#### DATA FOR THIS TASK
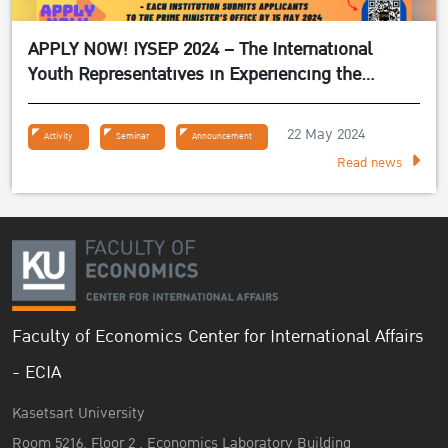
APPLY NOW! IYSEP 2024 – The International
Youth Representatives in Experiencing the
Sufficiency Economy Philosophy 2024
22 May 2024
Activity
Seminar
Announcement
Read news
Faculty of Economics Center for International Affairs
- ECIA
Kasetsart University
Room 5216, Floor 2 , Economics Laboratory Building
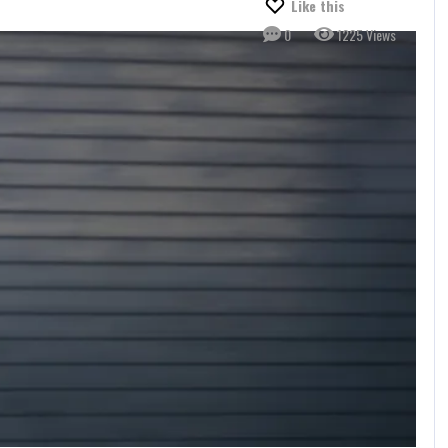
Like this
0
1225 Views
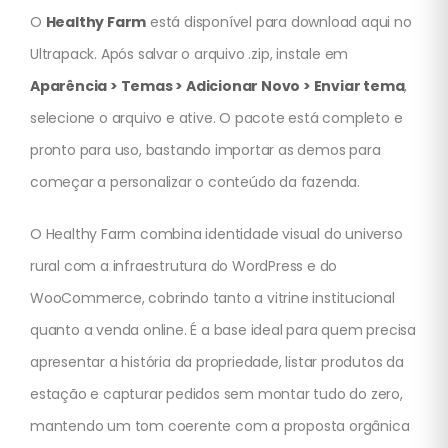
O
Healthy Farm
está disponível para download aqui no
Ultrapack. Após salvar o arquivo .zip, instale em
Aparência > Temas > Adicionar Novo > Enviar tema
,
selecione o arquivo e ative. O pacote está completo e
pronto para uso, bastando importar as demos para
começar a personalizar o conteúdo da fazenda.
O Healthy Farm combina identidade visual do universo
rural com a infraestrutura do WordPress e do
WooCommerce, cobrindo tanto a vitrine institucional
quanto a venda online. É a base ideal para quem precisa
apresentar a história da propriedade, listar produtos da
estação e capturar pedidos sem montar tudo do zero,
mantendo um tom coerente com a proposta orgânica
########
§ **TASK TO CARRY OUT**
Exact repetition of the data is needed, with no images retained.

§ **ANSWER BOX**
APPLY NOW! IYSEP 2024 – The International
Youth Representatives in Experiencing the
Sufficiency Economy Philosophy 2024
22 May 2024
Activity
Seminar
Announcement
Read news
Faculty of Economics Center for International Affairs
- ECIA
Kasetsart University
Room 5216, Floor 2 , Economics Laboratory Building
Like this
0
1225 Views
O
Healthy Farm
está disponível para download aqui no
Ultrapack. Após salvar o arquivo .zip, instale em
Aparência > Temas > Adicionar Novo > Enviar tema
,
selecione o arquivo e ative. O pacote está completo e
pronto para uso, bastando importar as demos para
começar a personalizar o conteúdo da fazenda.
O Healthy Farm combina identidade visual do universo
rural com a infraestrutura do WordPress e do
WooCommerce, cobrindo tanto a vitrine institucional
quanto a venda online. É a base ideal para quem precisa
apresentar a história da propriedade, listar produtos da
estação e capturar pedidos sem montar tudo do zero,
mantendo um tom coerente com a proposta orgânica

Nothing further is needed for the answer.